An Introduction to Mortgages (small business marketing)

By Richie Lindsay

  Mortgages were the original home loan agreement. In many ways, the mortgage changed the real estate market completely and turned it on its head in a very good way. Before the advent of the mortgage, the only way for people to go out and get what they wanted in terms of property was to pay for it outright. Since very few people possessed the means back then to pay for property outright, the ownership rights were only there for pretty much the upper middle class and the upper class people; the middle class downwards were excluded from this very important thing. Mortgages changed all of that and to understand how profound a mortgage is, it is important to take a close look at exactly what a mortgage entails.

Agreement

The agreement for a mortgage is one that is the main point of everything else that follows. Under the agreement of a typical mortgage, the person has the ability to borrow money from the bank in order to pay for a house or a property. The amount of money they can borrow varies, but for the majority of banks it usually resolves itself towards being around 95% of the actual quoted value of the house. In exchange for getting this very large loan, the person then agrees to put the house up as collateral against that loan, so that the bank has some way to save itself in the event that the person is unable to pay that loan back.

Interest Rates

Now, whenever people think about loans, very likely the first thing that they think about is interest rates. There are a number of different interest rates involved in different loans, but when you compare the vast majority of them to what is available under a mortgage, what you find is that the vast majority of those interest rates don’t really match up.
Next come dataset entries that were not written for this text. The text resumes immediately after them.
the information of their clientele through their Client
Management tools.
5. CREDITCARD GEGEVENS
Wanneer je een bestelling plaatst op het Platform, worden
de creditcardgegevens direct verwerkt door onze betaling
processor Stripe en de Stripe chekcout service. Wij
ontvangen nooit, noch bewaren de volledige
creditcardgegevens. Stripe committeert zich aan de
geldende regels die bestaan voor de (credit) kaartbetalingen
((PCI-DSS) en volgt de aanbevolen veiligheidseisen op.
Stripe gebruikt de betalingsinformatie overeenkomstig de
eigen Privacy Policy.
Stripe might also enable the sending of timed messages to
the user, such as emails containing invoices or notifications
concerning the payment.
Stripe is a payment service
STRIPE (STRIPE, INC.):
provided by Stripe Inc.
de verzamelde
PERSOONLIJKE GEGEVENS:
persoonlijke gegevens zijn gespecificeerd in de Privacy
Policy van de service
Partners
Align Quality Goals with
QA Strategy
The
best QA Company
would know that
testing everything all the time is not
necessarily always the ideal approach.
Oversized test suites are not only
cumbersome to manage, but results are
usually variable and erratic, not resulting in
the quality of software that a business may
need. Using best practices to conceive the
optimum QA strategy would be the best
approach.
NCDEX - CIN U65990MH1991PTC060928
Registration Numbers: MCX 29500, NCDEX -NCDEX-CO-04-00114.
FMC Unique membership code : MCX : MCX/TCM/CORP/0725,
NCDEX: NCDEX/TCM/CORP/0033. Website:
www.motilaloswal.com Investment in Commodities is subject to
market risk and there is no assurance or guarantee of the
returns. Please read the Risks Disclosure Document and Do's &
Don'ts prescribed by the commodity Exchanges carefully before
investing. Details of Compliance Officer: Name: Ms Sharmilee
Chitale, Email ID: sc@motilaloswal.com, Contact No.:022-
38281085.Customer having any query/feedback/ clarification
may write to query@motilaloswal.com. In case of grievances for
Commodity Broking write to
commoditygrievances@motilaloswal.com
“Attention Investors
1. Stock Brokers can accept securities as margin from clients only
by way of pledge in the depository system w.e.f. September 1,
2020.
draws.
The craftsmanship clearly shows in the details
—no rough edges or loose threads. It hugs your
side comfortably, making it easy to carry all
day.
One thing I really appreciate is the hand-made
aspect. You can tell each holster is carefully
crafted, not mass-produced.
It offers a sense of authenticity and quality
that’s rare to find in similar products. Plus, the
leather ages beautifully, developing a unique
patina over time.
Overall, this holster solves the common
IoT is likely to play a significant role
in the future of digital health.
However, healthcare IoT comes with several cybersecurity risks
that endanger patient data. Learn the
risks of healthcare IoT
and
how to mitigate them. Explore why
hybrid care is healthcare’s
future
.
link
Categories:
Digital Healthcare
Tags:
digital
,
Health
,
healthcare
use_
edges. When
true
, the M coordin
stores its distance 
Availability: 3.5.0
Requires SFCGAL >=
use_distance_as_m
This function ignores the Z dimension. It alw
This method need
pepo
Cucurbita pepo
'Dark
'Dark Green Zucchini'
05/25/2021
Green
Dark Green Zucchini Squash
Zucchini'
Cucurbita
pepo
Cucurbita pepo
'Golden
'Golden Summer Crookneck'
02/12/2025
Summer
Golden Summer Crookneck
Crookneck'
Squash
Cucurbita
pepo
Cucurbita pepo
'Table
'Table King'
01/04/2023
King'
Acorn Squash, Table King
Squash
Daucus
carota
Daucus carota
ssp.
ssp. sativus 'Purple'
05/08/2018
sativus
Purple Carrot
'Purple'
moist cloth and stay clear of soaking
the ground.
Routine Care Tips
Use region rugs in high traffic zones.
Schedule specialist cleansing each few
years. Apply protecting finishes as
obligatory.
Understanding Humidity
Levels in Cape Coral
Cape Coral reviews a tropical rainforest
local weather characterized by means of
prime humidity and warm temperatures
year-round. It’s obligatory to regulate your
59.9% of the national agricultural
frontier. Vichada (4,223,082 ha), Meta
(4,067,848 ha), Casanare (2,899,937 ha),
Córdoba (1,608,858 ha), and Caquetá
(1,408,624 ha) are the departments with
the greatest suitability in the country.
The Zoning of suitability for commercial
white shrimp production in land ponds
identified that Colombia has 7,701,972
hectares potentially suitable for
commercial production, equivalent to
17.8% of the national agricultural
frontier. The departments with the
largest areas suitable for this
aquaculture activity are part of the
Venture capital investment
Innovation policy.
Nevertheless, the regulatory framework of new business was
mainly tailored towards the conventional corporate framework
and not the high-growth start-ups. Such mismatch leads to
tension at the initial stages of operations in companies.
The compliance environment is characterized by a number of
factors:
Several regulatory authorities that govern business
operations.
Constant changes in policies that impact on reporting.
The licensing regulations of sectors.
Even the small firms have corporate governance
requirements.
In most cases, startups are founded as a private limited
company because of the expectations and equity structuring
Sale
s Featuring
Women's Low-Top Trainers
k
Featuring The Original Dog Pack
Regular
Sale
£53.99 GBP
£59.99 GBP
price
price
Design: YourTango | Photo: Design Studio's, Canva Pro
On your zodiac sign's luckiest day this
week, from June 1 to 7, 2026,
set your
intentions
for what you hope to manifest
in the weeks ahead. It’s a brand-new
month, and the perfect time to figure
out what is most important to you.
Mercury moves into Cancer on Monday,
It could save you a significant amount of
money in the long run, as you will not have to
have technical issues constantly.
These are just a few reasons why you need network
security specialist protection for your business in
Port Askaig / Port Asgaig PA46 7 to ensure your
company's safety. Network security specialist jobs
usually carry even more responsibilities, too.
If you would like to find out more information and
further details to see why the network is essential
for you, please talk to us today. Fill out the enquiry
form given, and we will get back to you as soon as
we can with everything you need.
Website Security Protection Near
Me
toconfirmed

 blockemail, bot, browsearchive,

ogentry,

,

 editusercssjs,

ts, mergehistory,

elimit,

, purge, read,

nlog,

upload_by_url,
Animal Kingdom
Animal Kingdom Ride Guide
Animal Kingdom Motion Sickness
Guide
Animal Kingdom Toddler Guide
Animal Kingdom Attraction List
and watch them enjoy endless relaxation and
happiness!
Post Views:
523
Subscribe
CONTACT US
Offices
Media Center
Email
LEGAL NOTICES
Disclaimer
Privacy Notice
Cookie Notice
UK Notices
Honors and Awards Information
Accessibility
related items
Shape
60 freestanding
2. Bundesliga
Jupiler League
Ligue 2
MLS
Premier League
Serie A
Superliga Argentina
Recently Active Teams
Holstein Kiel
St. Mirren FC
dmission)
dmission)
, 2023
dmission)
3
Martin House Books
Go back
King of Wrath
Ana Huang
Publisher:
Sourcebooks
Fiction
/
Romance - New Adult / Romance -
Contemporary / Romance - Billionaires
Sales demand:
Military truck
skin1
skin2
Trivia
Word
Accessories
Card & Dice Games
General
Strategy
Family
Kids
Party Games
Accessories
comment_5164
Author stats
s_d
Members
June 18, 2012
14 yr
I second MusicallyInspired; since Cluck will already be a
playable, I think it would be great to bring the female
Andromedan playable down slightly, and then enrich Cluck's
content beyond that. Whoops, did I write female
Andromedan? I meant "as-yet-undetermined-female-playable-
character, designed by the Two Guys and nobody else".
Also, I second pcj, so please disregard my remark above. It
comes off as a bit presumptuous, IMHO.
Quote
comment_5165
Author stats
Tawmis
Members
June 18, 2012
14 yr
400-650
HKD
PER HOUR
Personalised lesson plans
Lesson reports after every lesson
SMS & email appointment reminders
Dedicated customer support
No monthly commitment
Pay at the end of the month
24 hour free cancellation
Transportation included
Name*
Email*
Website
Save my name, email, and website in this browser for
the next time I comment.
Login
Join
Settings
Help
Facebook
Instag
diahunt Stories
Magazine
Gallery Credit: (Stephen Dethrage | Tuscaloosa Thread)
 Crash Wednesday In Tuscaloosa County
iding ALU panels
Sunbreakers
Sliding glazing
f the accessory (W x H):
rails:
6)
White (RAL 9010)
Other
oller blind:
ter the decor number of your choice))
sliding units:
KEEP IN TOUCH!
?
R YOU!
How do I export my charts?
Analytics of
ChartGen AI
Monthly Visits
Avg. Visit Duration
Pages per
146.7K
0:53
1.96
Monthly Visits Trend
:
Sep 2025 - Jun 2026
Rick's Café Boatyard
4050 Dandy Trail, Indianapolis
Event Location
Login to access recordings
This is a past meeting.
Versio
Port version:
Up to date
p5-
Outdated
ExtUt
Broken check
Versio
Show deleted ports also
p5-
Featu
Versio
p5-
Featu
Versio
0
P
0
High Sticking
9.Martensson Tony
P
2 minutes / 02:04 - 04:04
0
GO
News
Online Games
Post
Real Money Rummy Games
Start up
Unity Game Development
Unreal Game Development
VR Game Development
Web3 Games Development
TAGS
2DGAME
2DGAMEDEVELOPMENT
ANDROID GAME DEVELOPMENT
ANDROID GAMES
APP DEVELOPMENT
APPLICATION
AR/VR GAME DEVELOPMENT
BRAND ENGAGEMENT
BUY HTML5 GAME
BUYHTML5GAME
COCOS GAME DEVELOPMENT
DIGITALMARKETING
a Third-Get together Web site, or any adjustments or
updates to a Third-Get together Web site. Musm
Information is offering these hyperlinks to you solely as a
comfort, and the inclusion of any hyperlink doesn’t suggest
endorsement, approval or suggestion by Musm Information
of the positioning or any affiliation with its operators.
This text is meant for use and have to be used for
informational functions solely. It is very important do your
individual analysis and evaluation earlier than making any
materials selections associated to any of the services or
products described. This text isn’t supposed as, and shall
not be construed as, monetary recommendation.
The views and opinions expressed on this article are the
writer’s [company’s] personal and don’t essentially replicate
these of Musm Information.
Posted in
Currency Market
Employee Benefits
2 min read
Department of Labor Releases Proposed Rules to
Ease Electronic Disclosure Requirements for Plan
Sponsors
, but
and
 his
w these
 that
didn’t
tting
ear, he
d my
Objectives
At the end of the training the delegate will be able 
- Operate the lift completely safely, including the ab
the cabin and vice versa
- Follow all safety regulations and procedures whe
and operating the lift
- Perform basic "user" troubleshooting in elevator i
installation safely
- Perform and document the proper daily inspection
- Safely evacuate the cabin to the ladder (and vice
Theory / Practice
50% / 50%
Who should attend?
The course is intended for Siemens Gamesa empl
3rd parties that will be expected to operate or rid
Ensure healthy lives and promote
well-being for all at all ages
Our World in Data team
The average mortgage has an interest rate attached to it between 5% and 7% and the vast majority of loans that are available on the marketplace today, even if they happen to be secured loans, really can’t match up.

Repayment Terms

Just like with the interest rates, the repayment terms for a number of different mortgages are very impressive when put up against a number of other conventional loans. When you’re talking about unsecured loans (i.e. credit cards), then obviously there’s going to be no contest, but for the most part you will find that mortgage repayment terms are significantly easier to deal with than with most other loans. This is because (a) the collateral being used is extremely strong and (b) the term lengths are longer, so naturally that makes the monthly payments smaller.

Fees

There are some fees for mortgage payments relating to things like late payments and underpayments, but you will find for the most part that fees are not really that important in the grand scheme of the agreement itself. It is important to be aware of what fees are there, but most of the time you will see that they aren’t that big.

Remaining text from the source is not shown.